The company continued to open stores and expand its e-commerce, but it faced boycotts from some consumers and somewhat mysterious moves from retailers. Retailers including Nordstrom, Belk and TJ Maxx, pulled back on selling the first daughter's brand, and the anti-Trump boycott organizer Grab Your Wallet monitored which were selling or dropping it.
While activist groups like Grab Your Wallet applauded every time the brand was dropped, including a triumphant statement on social media on Tuesday upon the news of its folding, retailers didn't always seem comfortable taking a stand.
Yes, it's true: Ivanka Trump is shuttering her fashion line. Things may be close at the polls. They are not at the cash register. The big hearted, fair minded people hold the majority of the consumer power and we vote every single day. #GrabYourWallet https://t.co/W4v7kzjhiP pic.twitter.com/5w03VnHLZL— Shannon Coulter (@shannoncoulter) July 24, 2018
Nordstrom, for example, insisted its decision was due to falling sales and not a political statement. TJ Maxx reportedly kept selling the goods but took down signs and mixed them in racks with other merchandise. Most recently, DSW reportedly stopped buying shoes from the label, though the retailer didn't comment on that and the Ivanka Trump brand itself denied that to Retail Dive.

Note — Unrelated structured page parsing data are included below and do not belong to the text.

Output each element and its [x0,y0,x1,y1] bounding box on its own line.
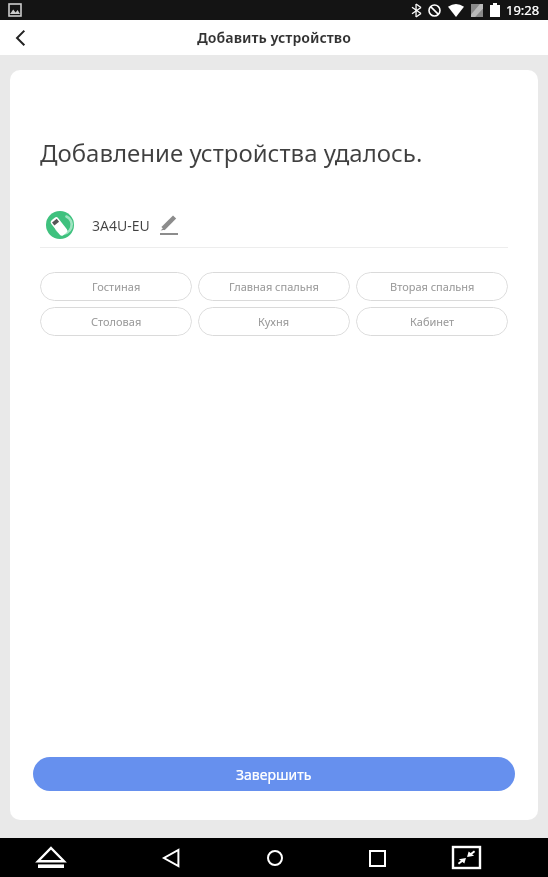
staticText: Добавить устройство [197,28,351,47]
button[interactable]: Кабинет [356,307,508,336]
staticText: Гостиная [92,279,141,294]
staticText: 3A4U-EU [92,216,150,235]
button[interactable] [164,850,180,866]
button[interactable]: Гостиная [40,272,192,301]
staticText: 19:28 [506,1,540,19]
button[interactable]: Столовая [40,307,192,336]
button[interactable] [267,850,283,866]
button[interactable]: Завершить [33,757,515,791]
button[interactable]: Главная спальня [198,272,350,301]
button[interactable] [38,848,64,868]
button[interactable] [159,215,179,235]
button[interactable]: Вторая спальня [356,272,508,301]
button[interactable] [453,847,480,868]
staticText: Столовая [91,314,142,329]
staticText: Добавление устройства удалось. [40,136,423,169]
button[interactable]: Кухня [198,307,350,336]
staticText: Главная спальня [229,279,319,294]
staticText: Завершить [236,765,312,784]
staticText: Вторая спальня [390,279,475,294]
button[interactable] [10,27,32,49]
staticText: Кухня [258,314,290,329]
button[interactable]: 3A4U-EU [40,211,508,239]
staticText: Кабинет [410,314,455,329]
button[interactable] [370,851,385,866]
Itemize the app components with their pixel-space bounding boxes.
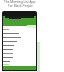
button[interactable] xyxy=(3,28,36,32)
button[interactable] xyxy=(3,48,36,52)
button[interactable] xyxy=(3,44,36,48)
button[interactable] xyxy=(3,36,36,40)
button[interactable] xyxy=(2,11,37,16)
staticText: The Meeting List App xyxy=(4,0,36,4)
staticText: For Black People xyxy=(8,4,33,8)
button[interactable] xyxy=(3,52,36,56)
button[interactable] xyxy=(3,16,36,26)
button[interactable] xyxy=(3,63,36,67)
button[interactable] xyxy=(3,40,36,44)
button[interactable] xyxy=(3,32,36,36)
button[interactable] xyxy=(3,24,36,28)
button[interactable] xyxy=(3,56,36,60)
button[interactable] xyxy=(3,60,36,64)
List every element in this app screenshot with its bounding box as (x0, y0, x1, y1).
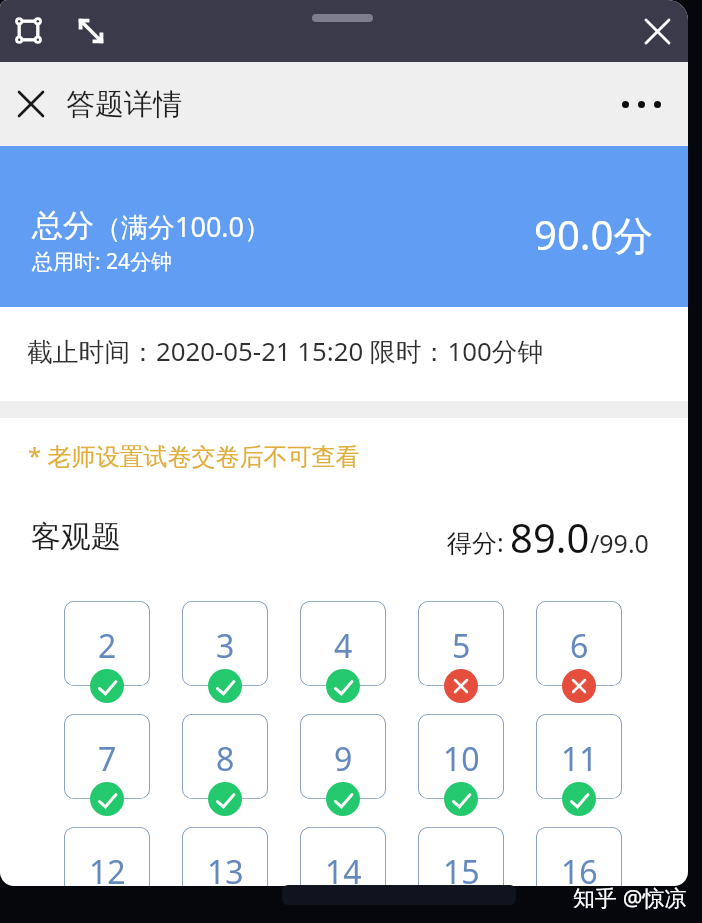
staticText: 7 (98, 737, 117, 781)
staticText: 10 (443, 737, 480, 781)
staticText: 客观题 (31, 518, 121, 556)
button[interactable]: 9 (300, 714, 386, 799)
staticText: 4 (334, 624, 353, 668)
button[interactable]: 10 (418, 714, 504, 799)
button[interactable]: Close (632, 6, 682, 56)
button[interactable]: 11 (536, 714, 622, 799)
staticText: 总用时: 24分钟 (32, 247, 173, 276)
staticText: 12 (89, 850, 126, 886)
button[interactable]: 14 (300, 827, 386, 886)
staticText: 15 (443, 850, 480, 886)
button[interactable]: 2 (64, 601, 150, 686)
staticText: 2 (98, 624, 117, 668)
staticText: 答题详情 (66, 86, 182, 123)
button[interactable]: 13 (182, 827, 268, 886)
button[interactable]: 6 (536, 601, 622, 686)
staticText: 5 (452, 624, 471, 668)
staticText: 16 (561, 850, 598, 886)
staticText: 14 (325, 850, 362, 886)
staticText: 90.0分 (534, 207, 654, 262)
staticText: 得分: (447, 525, 504, 559)
staticText: 截止时间：2020-05-21 15:20 限时：100分钟 (27, 333, 544, 368)
staticText: 9 (334, 737, 353, 781)
staticText: （满分100.0） (94, 208, 272, 245)
button[interactable]: Overlay button (282, 885, 516, 905)
staticText: * 老师设置试卷交卷后不可查看 (28, 439, 360, 472)
button[interactable]: 16 (536, 827, 622, 886)
button[interactable]: 12 (64, 827, 150, 886)
staticText: 11 (561, 737, 598, 781)
button[interactable]: Resize (64, 4, 118, 58)
button[interactable]: 7 (64, 714, 150, 799)
button[interactable]: 15 (418, 827, 504, 886)
staticText: 3 (216, 624, 235, 668)
button[interactable]: 5 (418, 601, 504, 686)
staticText: 知乎 @惊凉 (573, 882, 687, 912)
button[interactable]: Screenshot (1, 3, 55, 57)
staticText: 13 (207, 850, 244, 886)
button[interactable]: 8 (182, 714, 268, 799)
staticText: /99.0 (590, 526, 649, 560)
button[interactable]: 4 (300, 601, 386, 686)
staticText: 6 (570, 624, 589, 668)
button[interactable]: Close (6, 79, 56, 129)
button[interactable]: More options (613, 76, 669, 132)
button[interactable]: 3 (182, 601, 268, 686)
staticText: 89.0 (510, 510, 590, 564)
staticText: 总分 (32, 206, 94, 245)
staticText: 8 (216, 737, 235, 781)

All that, plus Trump's inability to be involved in the company, which was positioned as a lifestyle brand as much as an apparel brand, was unsustainable, according to Neil Saunders, Managing Director of GlobalData Retail. "Ms. Trump was always closely associated with the brand but her current responsibilities mean she has had to take a back seat," he noted in comments emailed to Retail Dive. "This lack of control is likely uncomfortable when the label bears her name and is largely seen as an extension of her personal brand."
And the politically tinged controversy was hardly likely to dissipate, either, he also said. "Views on the brand have become highly polarized and it has become a lightning rod for protests and boycotts," he said. "While the company is still viable, doing business has become far more challenging and these problems will only increase."
Still, with copyrights and intellectual property still on the books, "a future relaunch is possible," according to Saunders.
Not likely, though, according to a brand spokesperson, who told Retail Dive in an email: "We cannot predict what Ivanka chooses to do in the future, but any other business endeavors she pursues will be unrelated to this brand."